If you’re reading this blog you’re probably Linda, my Copy Editing Professor at UNF. Just in case you’re not though, I am in the middle of completing my last assignment for said class and it entails editing an article and including with it everything a real copy editor would: A complete edited document, the original with the track changes shown, a style sheet, and an invoice for the work completed. Yes, that last one is tricky, I have to fake charge my professor for my homework.
To complete this assignment we were given a packet with examples of these things including a copy of the Code of Fair Practice created by the Editorial Freelancers Association. Something that I have really learned a lot about in this class is the community that all editors are a part of. This community creates guidelines like the styles of writing I’ve talked about in a few different previous posts. It also creates guidelines like the Code which has a little more to do with ethical operations. The Code of Fair Practice talks about how to professionally deal with clients in every aspect of the editing process. Smart right?

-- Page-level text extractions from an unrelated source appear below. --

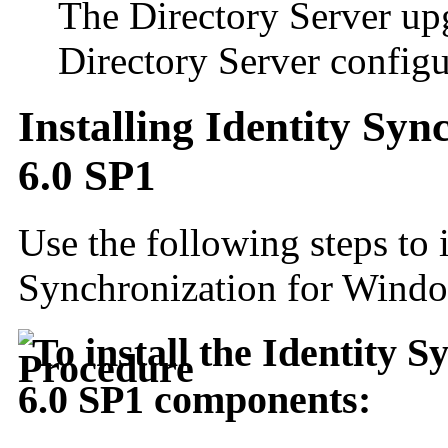
The Directory Server up
Directory Server configu
Installing Identity Sy
6.0 SP1
Use the following steps to i
Synchronization for Wind
To install the Identity 
6.0 SP1 components:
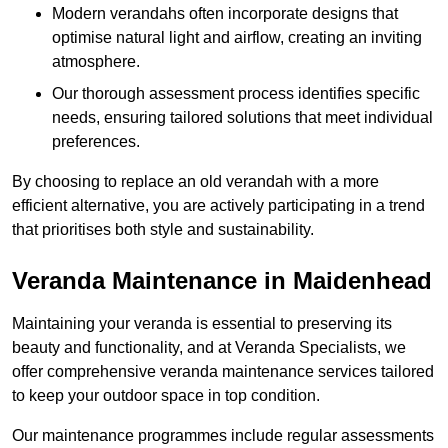
Modern verandahs often incorporate designs that
optimise natural light and airflow, creating an inviting
atmosphere.
Our thorough assessment process identifies specific
needs, ensuring tailored solutions that meet individual
preferences.
By choosing to replace an old verandah with a more
efficient alternative, you are actively participating in a trend
that prioritises both style and sustainability.
Veranda Maintenance in Maidenhead
Maintaining your veranda is essential to preserving its
beauty and functionality, and at Veranda Specialists, we
offer comprehensive veranda maintenance services tailored
to keep your outdoor space in top condition.
Our maintenance programmes include regular assessments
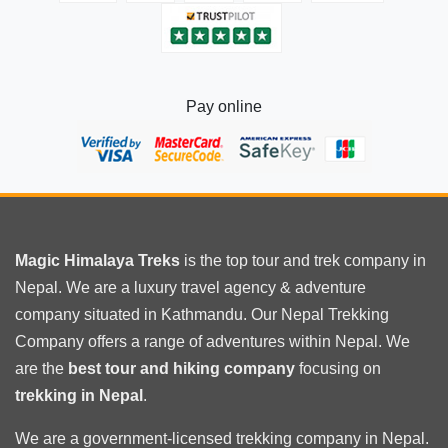
Pay online
Magic Himalaya Treks
is the
top tour
and trek company in
Nepal. We are a luxury travel agency & adventure
company situated in Kathmandu. Our Nepal Trekking
Company offers a range of adventures within Nepal. We
are the
best tour and hiking company
focusing on
trekking in Nepal
.
We are a government-licensed trekking
company in Nepal
.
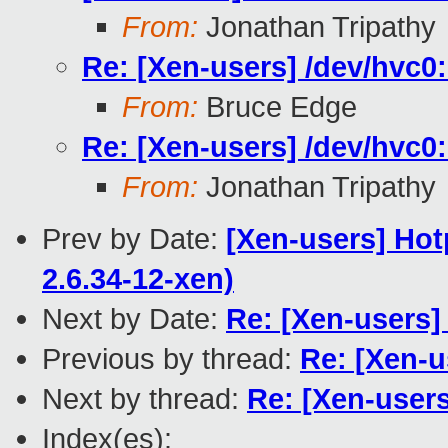
From:
Jonathan Tripathy
Re: [Xen-users] /dev/hvc0:
From:
Bruce Edge
Re: [Xen-users] /dev/hvc0:
From:
Jonathan Tripathy
Prev by Date:
[Xen-users] Hot
2.6.34-12-xen)
Next by Date:
Re: [Xen-users] 
Previous by thread:
Re: [Xen-u
Next by thread:
Re: [Xen-users
Index(es):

If you’re going to be an editor or have something edited it’s helpful to know about this. This code details how to deal with clients if you’re an editor, what resources you can use, how you can charge your clients, how to agree on timelines for the work completion, how you are given credit for your work, and even how to resolve conflicts between editor and author. This document is crucial to both parties. These guidelines set standards for what is to be expected when author and editor enter into an agreement.
So, Linda, and whoever else, this community of editors is an interesting one. This field engulfs all fields of study and entertainment, because everything from Twilight to text books needs to be edited, and editors need to be informed and ethical in what they do. And, as someone who enjoys both structure and “How To” guides, I find it interesting to learn that editors to do.